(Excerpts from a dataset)
^^^^^^^^
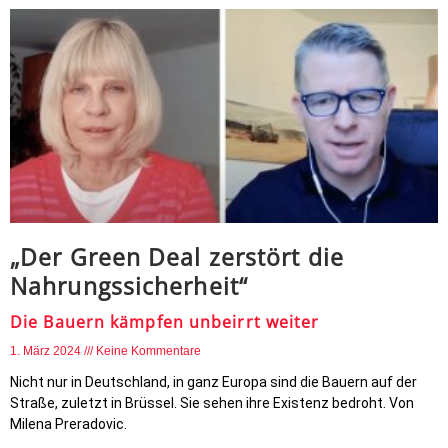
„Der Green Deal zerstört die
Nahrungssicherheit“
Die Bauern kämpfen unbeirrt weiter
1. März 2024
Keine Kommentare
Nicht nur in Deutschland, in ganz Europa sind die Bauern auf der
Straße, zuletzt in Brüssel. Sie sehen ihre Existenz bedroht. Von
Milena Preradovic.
^^^^^^^^
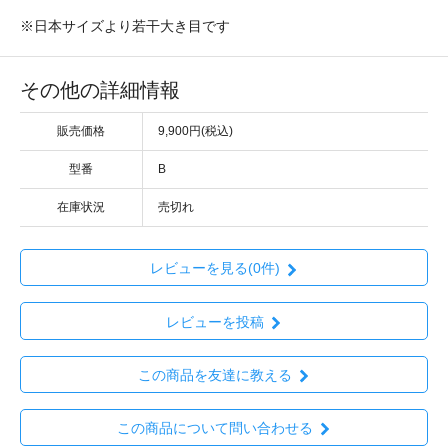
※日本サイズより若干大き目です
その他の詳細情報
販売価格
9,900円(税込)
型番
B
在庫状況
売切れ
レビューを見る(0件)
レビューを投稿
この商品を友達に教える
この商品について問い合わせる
^^^^^^^^
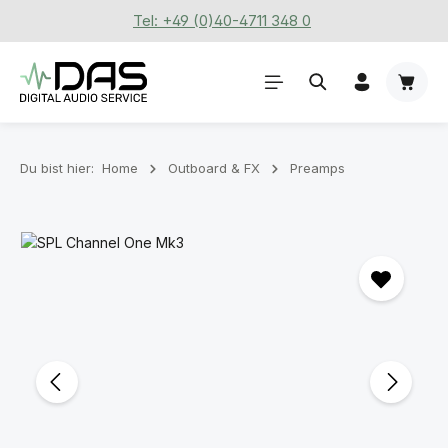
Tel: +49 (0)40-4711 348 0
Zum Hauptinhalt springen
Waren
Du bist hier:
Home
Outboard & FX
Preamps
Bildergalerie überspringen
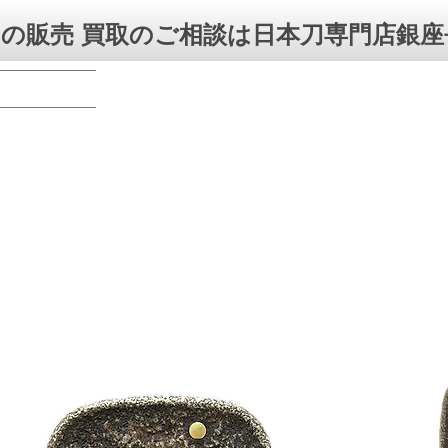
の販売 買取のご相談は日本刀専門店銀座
^^^^^^^^
■ **About this task**: Tally the lines in the data that contain the string "Bauern". Report only the total.

■ **Task solution**: 2